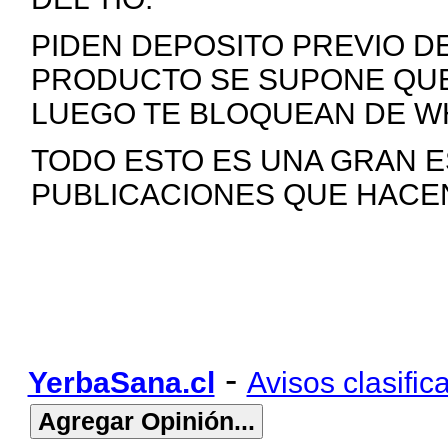
PIDEN DEPOSITO PREVIO D
PRODUCTO SE SUPONE QUE D
LUEGO TE BLOQUEAN DE 
TODO ESTO ES UNA GRAN ES
PUBLICACIONES QUE HACEN
-
YerbaSana.cl
Avisos clasific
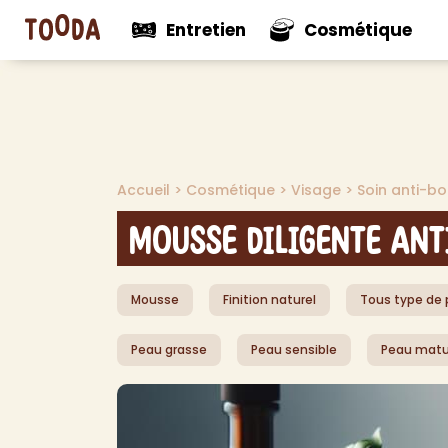
Entretien
Cosmétique
N
Voir tout
Voir tou
Mul
Accueil
>
Cosmétique
>
Visage
>
Soin anti-b
Nouveautés
Nouveaut
Net
Net
Mousse Diligente Ant
Net
Net
Mousse
Finition naturel
Tous type de
Pro
Dés
Peau grasse
Peau sensible
Peau matu
Dés
Dé
Aut
> V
▬▬▬
Set down each of the records precisely, leaving any pictures behind.

PIDEN DEPOSITO PREVIO D
PRODUCTO SE SUPONE QUE D
LUEGO TE BLOQUEAN DE 
TODO ESTO ES UNA GRAN ES
PUBLICACIONES QUE HACEN
-
YerbaSana.cl
Avisos clasific
Entretien
Cosmétique
N
Voir tout
Voir tou
Mul
Accueil
>
Cosmétique
>
Visage
>
Soin anti-b
Nouveautés
Nouveaut
Net
Net
Mousse Diligente Ant
Net
Net
Mousse
Finition naturel
Tous type de
Pro
Dés
Peau grasse
Peau sensible
Peau matu
Dés
Dé
Aut
> V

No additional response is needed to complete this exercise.